What is required » Within the records that follow, restate exactly the lines from the line with "Predstavenia >" down to the line with "elbette tüm cinsiyetleri", including both. Omit the pictures.

Stored records:

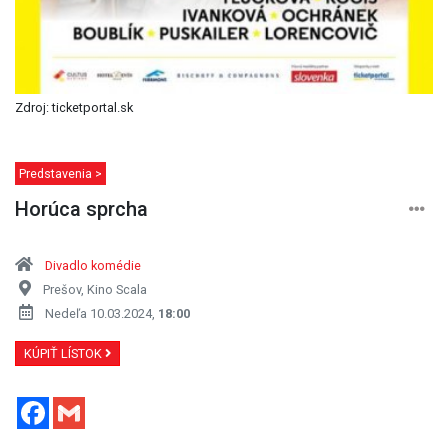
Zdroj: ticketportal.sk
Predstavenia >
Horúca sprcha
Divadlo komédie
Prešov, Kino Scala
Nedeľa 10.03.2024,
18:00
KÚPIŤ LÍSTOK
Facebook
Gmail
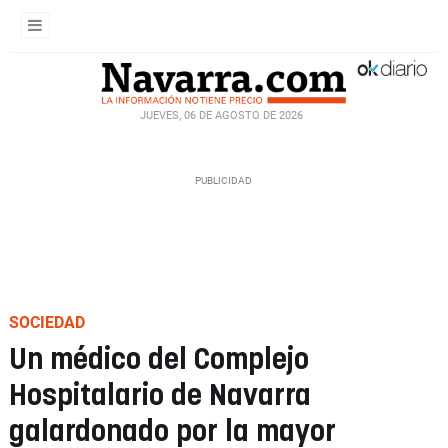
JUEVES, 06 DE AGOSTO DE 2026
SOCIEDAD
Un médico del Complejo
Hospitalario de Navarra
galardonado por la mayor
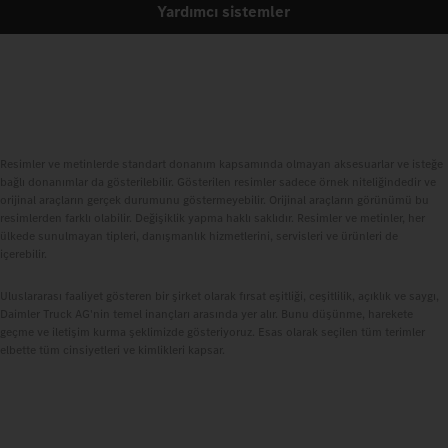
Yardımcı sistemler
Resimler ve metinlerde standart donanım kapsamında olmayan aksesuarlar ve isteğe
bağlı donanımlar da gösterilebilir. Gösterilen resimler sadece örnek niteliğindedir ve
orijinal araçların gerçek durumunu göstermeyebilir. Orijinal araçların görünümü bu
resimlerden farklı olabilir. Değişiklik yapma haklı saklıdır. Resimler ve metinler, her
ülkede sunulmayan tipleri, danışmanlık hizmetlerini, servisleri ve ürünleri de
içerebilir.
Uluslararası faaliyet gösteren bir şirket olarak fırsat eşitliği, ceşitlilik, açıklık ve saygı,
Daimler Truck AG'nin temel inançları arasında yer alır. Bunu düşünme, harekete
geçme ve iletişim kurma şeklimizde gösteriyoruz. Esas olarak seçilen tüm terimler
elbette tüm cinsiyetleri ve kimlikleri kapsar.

...

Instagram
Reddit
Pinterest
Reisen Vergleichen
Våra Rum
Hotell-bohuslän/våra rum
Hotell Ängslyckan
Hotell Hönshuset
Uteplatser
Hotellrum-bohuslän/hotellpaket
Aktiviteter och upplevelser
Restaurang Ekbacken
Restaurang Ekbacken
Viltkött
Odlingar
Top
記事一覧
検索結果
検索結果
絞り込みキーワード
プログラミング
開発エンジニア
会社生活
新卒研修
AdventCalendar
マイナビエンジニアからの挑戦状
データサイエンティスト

--

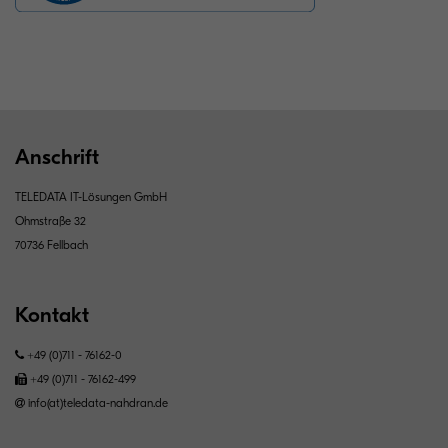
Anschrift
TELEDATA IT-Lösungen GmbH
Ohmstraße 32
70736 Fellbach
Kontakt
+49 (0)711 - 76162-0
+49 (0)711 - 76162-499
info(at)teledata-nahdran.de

Solution for this exercise »
Predstavenia >
Horúca sprcha
Divadlo komédie
Prešov, Kino Scala
Nedeľa 10.03.2024,
18:00
KÚPIŤ LÍSTOK
Facebook
Gmail
JUEVES, 06 DE AGOSTO DE 2026
SOCIEDAD
Un médico del Complejo
Hospitalario de Navarra
galardonado por la mayor
Yardımcı sistemler
Resimler ve metinlerde standart donanım kapsamında olmayan aksesuarlar ve isteğe
bağlı donanımlar da gösterilebilir. Gösterilen resimler sadece örnek niteliğindedir ve
orijinal araçların gerçek durumunu göstermeyebilir. Orijinal araçların görünümü bu
resimlerden farklı olabilir. Değişiklik yapma haklı saklıdır. Resimler ve metinler, her
ülkede sunulmayan tipleri, danışmanlık hizmetlerini, servisleri ve ürünleri de
içerebilir.
Uluslararası faaliyet gösteren bir şirket olarak fırsat eşitliği, ceşitlilik, açıklık ve saygı,
Daimler Truck AG'nin temel inançları arasında yer alır. Bunu düşünme, harekete
geçme ve iletişim kurma şeklimizde gösteriyoruz. Esas olarak seçilen tüm terimler
elbette tüm cinsiyetleri ve kimlikleri kapsar.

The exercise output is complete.